The Tithe Applotment (1823-37) is a standard resource in Irish genealogical research. However, what about those who refused to pay the tithe? Remember, the Tithe went for the support and upkeep of the state religion which was the Protestant Church of Ireland. Persons of all faiths had to pay. The church was responsible for the upkeep of the parish and the poor. Yet, to have funds be demanded for the support of a church that many people resented led to the Tithe War (1831-38).
In 1830-31 an increasing number of people in particular counties refused to pay their tithes. Due to the loss of revenue by the Church of Ireland clergy, the Government set up the Clergy Relief Fund in 1831. There the clergymen would claim loss revenue based upon a person who refused to pay.

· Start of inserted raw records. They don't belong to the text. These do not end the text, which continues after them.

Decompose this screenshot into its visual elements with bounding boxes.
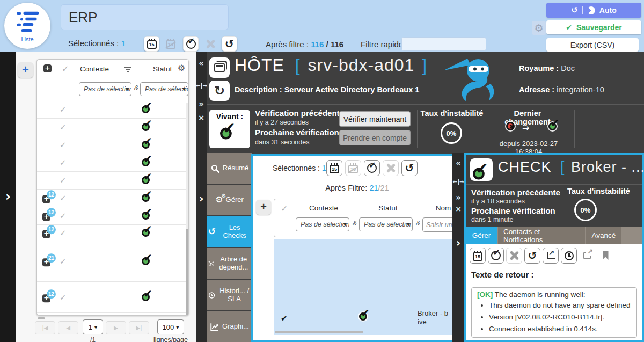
tab-resume[interactable]: Résumé: [207, 153, 252, 184]
acknowledge-button[interactable]: [488, 248, 504, 264]
downtime-button[interactable]: [470, 248, 486, 264]
select-all-check-icon[interactable]: ✓: [62, 64, 69, 74]
expand-plus-icon[interactable]: +12: [42, 290, 56, 302]
list-logo-button[interactable]: Liste: [4, 3, 50, 49]
tools-button[interactable]: [383, 160, 399, 176]
tools-button[interactable]: [202, 36, 218, 52]
tab-gerer[interactable]: Gérer: [466, 227, 497, 244]
row-check-icon[interactable]: ✓: [60, 140, 67, 150]
prev-page-button[interactable]: ◀: [58, 321, 78, 334]
bookmark-button[interactable]: [597, 248, 613, 264]
collapse-right-icon[interactable]: »: [196, 99, 207, 109]
collapse-left-icon[interactable]: «: [196, 59, 207, 68]
tools-button[interactable]: [506, 248, 522, 264]
host-type-button[interactable]: [209, 57, 230, 78]
table-row[interactable]: +12✓✔: [37, 225, 186, 241]
last-page-button[interactable]: ▶|: [129, 321, 149, 334]
row-check-icon[interactable]: ✓: [60, 193, 67, 203]
row-check-icon[interactable]: ✓: [60, 228, 67, 238]
resize-icon[interactable]: ←→: [196, 80, 207, 90]
scrollbar-thumb[interactable]: [186, 229, 188, 315]
expand-plus-icon[interactable]: +21: [42, 254, 56, 266]
horizontal-scrollbar[interactable]: [275, 331, 363, 333]
settings-gear-icon[interactable]: ⚙: [532, 21, 546, 35]
acknowledge-button[interactable]: [364, 160, 380, 176]
collapse-left-icon[interactable]: «: [452, 158, 464, 168]
add-column-button[interactable]: +: [18, 62, 33, 78]
check-type-button[interactable]: ✔: [470, 158, 493, 181]
expand-plus-icon[interactable]: +12: [42, 209, 56, 221]
close-panel-icon[interactable]: ×: [452, 205, 464, 213]
table-row[interactable]: ✓✔: [37, 136, 186, 154]
check-now-button[interactable]: Vérifier maintenant: [339, 111, 411, 127]
history-button[interactable]: [561, 248, 577, 264]
list-title-input[interactable]: [61, 4, 229, 30]
row-check-icon[interactable]: ✓: [60, 158, 67, 168]
recheck-button[interactable]: ↺: [401, 160, 418, 176]
downtime-button[interactable]: [326, 160, 342, 176]
sort-filter-icon[interactable]: [124, 67, 131, 72]
table-row[interactable]: +12✓✔: [37, 190, 186, 207]
downtime-cancel-button[interactable]: [163, 36, 178, 52]
downtime-button[interactable]: [144, 36, 159, 52]
recheck-button[interactable]: ↺: [222, 36, 237, 52]
expand-plus-icon[interactable]: +12: [42, 191, 56, 203]
contexte-filter-select[interactable]: Pas de sélection: [296, 217, 349, 231]
next-page-button[interactable]: ▶: [106, 321, 126, 334]
graph-button[interactable]: [543, 248, 559, 264]
tab-gerer[interactable]: ⚙⚙ Gérer: [207, 185, 252, 215]
tab-historique-sla[interactable]: Histori... / SLA: [207, 280, 252, 310]
expand-chevron-icon[interactable]: ›: [0, 189, 16, 204]
row-check-icon[interactable]: ✓: [60, 257, 67, 266]
reload-host-button[interactable]: ↻: [209, 81, 230, 101]
column-header-contexte[interactable]: Contexte: [297, 204, 350, 212]
expand-chevron-icon[interactable]: ›: [196, 192, 207, 205]
expand-all-icon[interactable]: +: [43, 64, 52, 72]
row-check-icon[interactable]: ✔: [281, 314, 288, 323]
table-row[interactable]: ✓✔: [37, 172, 186, 190]
recheck-button[interactable]: ↺: [524, 248, 540, 264]
tab-les-checks[interactable]: ↺ Les Checks: [207, 216, 252, 247]
per-page-select[interactable]: 100 ▾: [157, 319, 184, 334]
close-panel-icon[interactable]: ×: [196, 113, 207, 122]
downtime-cancel-button[interactable]: [345, 160, 361, 176]
acknowledge-button[interactable]: [183, 36, 199, 52]
statut-filter-select[interactable]: Pas de sélection: [140, 82, 188, 96]
tab-graphiques[interactable]: Graphi...: [207, 311, 252, 342]
row-check-icon[interactable]: ✓: [60, 211, 67, 221]
tab-avance[interactable]: Avancé: [586, 227, 621, 244]
quick-filter-input[interactable]: [401, 37, 486, 51]
table-row[interactable]: +12✓✔: [37, 282, 186, 313]
columns-gear-icon[interactable]: ⚙: [178, 63, 185, 73]
page-select[interactable]: 1 ▾: [83, 319, 103, 334]
table-row[interactable]: ✓✔: [37, 154, 186, 172]
column-header-statut[interactable]: Statut: [361, 204, 415, 212]
select-all-check-icon[interactable]: ✓: [281, 203, 288, 214]
expand-chevron-icon[interactable]: ›: [452, 236, 464, 249]
contexte-filter-select[interactable]: Pas de sélection: [79, 82, 131, 96]
column-header-contexte[interactable]: Contexte: [80, 65, 109, 73]
add-column-button[interactable]: +: [256, 200, 271, 215]
vertical-scrollbar[interactable]: [186, 103, 188, 315]
first-page-button[interactable]: |◀: [35, 321, 55, 334]
statut-filter-select[interactable]: Pas de sélection: [359, 217, 413, 231]
save-button[interactable]: ✔ Sauvegarder: [546, 20, 641, 34]
export-csv-button[interactable]: Export (CSV): [546, 38, 639, 52]
open-external-button[interactable]: [579, 248, 595, 264]
row-check-icon[interactable]: ✓: [60, 105, 67, 114]
auto-refresh-button[interactable]: ↺ Auto: [546, 3, 641, 18]
table-row[interactable]: ✓✔: [37, 119, 186, 136]
table-row[interactable]: +21✓✔: [37, 241, 186, 282]
expand-plus-icon[interactable]: +12: [42, 226, 56, 238]
tab-contacts-notifications[interactable]: Contacts et Notifications: [498, 227, 585, 244]
table-row[interactable]: ✓✔: [37, 101, 186, 119]
tab-arbre-dependances[interactable]: Arbre de dépend...: [207, 248, 252, 279]
row-check-icon[interactable]: ✓: [60, 122, 67, 132]
table-row[interactable]: +12✓✔: [37, 207, 186, 225]
row-check-icon[interactable]: ✓: [60, 176, 67, 185]
column-header-statut[interactable]: Statut: [153, 65, 172, 73]
collapse-right-icon[interactable]: »: [452, 193, 464, 202]
row-check-icon[interactable]: ✓: [60, 293, 67, 302]
horizontal-scrollbar[interactable]: [38, 317, 45, 319]
acknowledge-button[interactable]: Prendre en compte: [339, 130, 411, 145]
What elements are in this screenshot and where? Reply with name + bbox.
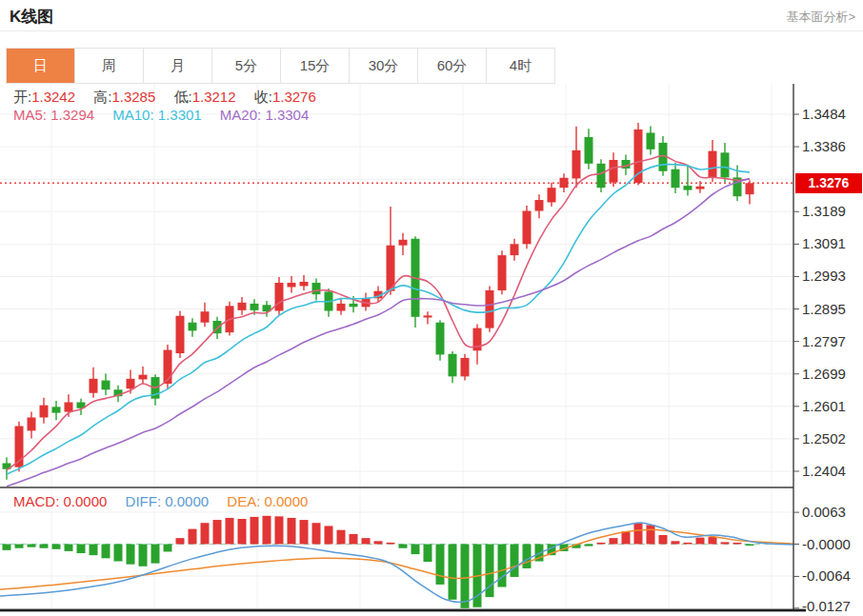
high-value: 1.3285 <box>111 89 155 105</box>
price-tick-label: 1.2797 <box>802 333 861 349</box>
price-tick-label: 1.2699 <box>802 366 861 382</box>
ma5-value: 1.3294 <box>50 107 94 123</box>
ma20-line <box>7 179 750 487</box>
close-value: 1.3276 <box>272 89 316 105</box>
price-tick-label: 1.2502 <box>802 430 861 447</box>
low-value: 1.3212 <box>192 89 236 105</box>
dea-value: 0.0000 <box>265 493 309 509</box>
price-tick-label: 1.2601 <box>802 398 861 414</box>
close-label: 收: <box>254 89 272 105</box>
diff-label: DIFF: <box>126 493 162 509</box>
diff-pair: DIFF: 0.0000 <box>126 493 210 509</box>
macd-pair: MACD: 0.0000 <box>13 493 107 509</box>
ma5-pair: MA5: 1.3294 <box>13 107 94 123</box>
price-tick-label: 1.3189 <box>802 203 861 219</box>
high-label: 高: <box>93 89 111 105</box>
ma10-line <box>7 165 750 475</box>
ohlc-legend: 开:1.3242 高:1.3285 低:1.3212 收:1.3276 <box>13 89 331 107</box>
ma10-label: MA10: <box>112 107 153 123</box>
open-label: 开: <box>13 89 31 105</box>
price-tick-label: 1.3091 <box>802 235 861 251</box>
high-pair: 高:1.3285 <box>93 89 155 105</box>
chart-area: 开:1.3242 高:1.3285 低:1.3212 收:1.3276 MA5:… <box>0 84 863 616</box>
price-tick-label: 1.3484 <box>802 106 861 122</box>
open-pair: 开:1.3242 <box>13 89 75 105</box>
price-tick-label: 1.2895 <box>802 301 861 317</box>
ma20-value: 1.3304 <box>265 107 309 123</box>
kline-page: K线图 基本面分析> 日周月5分15分30分60分4时 开:1.3242 高:1… <box>0 0 863 616</box>
price-tick-label: 1.2404 <box>802 463 861 479</box>
macd-tick-label: -0.0127 <box>802 598 861 614</box>
ma5-line <box>7 155 750 469</box>
price-tick-label: 1.3386 <box>802 138 861 154</box>
current-price-badge: 1.3276 <box>795 173 862 193</box>
diff-value: 0.0000 <box>165 493 209 509</box>
ma10-pair: MA10: 1.3301 <box>112 107 201 123</box>
macd-legend: MACD: 0.0000 DIFF: 0.0000 DEA: 0.0000 <box>13 493 322 509</box>
dea-label: DEA: <box>227 493 260 509</box>
diff-line <box>0 523 793 603</box>
low-pair: 低:1.3212 <box>173 89 235 105</box>
dea-pair: DEA: 0.0000 <box>227 493 308 509</box>
macd-tick-label: -0.0064 <box>802 567 861 584</box>
open-value: 1.3242 <box>31 89 75 105</box>
macd-tick-label: 0.0063 <box>802 504 861 520</box>
ma-legend: MA5: 1.3294 MA10: 1.3301 MA20: 1.3304 <box>13 107 323 123</box>
ma20-pair: MA20: 1.3304 <box>220 107 309 123</box>
ma5-label: MA5: <box>13 107 47 123</box>
price-tick-label: 1.2993 <box>802 268 861 284</box>
close-pair: 收:1.3276 <box>254 89 316 105</box>
macd-label: MACD: <box>13 493 59 509</box>
macd-tick-label: -0.0000 <box>802 536 861 552</box>
macd-value: 0.0000 <box>64 493 108 509</box>
low-label: 低: <box>173 89 191 105</box>
ma10-value: 1.3301 <box>158 107 202 123</box>
ma20-label: MA20: <box>220 107 261 123</box>
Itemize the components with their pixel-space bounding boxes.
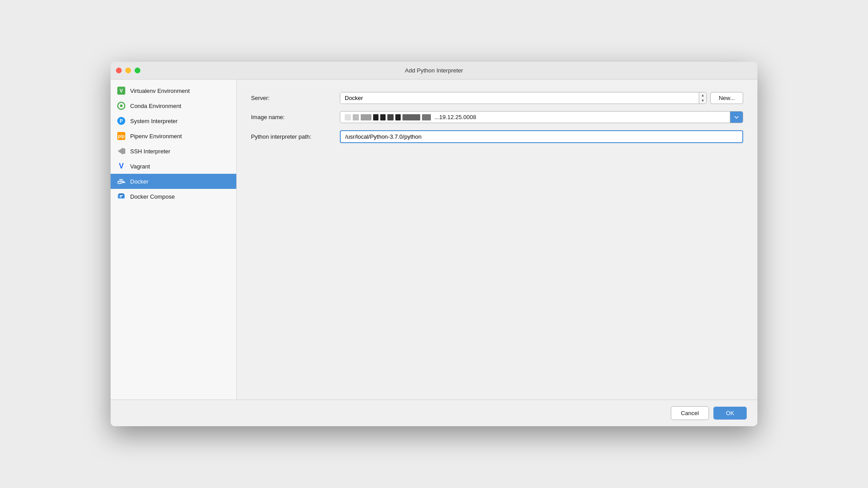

For genealogical purposes, the Tithe Defaulters list would preserve the name of the defaulter, where they lived, or representatives if deceased, and how much was owed. The records include 1,061 pages, 29,027 names from 232 parishes. Defaulter statistics from counties represented are as follows: Carlow (437), Cork (2,115), Kerry (20), Kilkenny (10,263), Laois (360), Limerick (851), Louth (965), Meath (36), Offaly (23), Tipperary (9,346), Waterford (1,838) and Wexford (2,719).
The Tithe Defaulters (1831) list can be found on several websites. IrishOrigins: www.irishorigins.com has an excellent database and background to the source. I have utilized their historical survey in presenting this blog. Another excellent presentation and database is on FindMyPast.ie: www.findmypast.ie Both of these are subscription websites.
If you have ancestors in counties such as Cork, Kilkenny, Tipperary, Waterford and Wexford in the 1831, then be aware these had the highest concentration of tithe defaulters. This source may help you to document them due to the lack of an 1831 Census.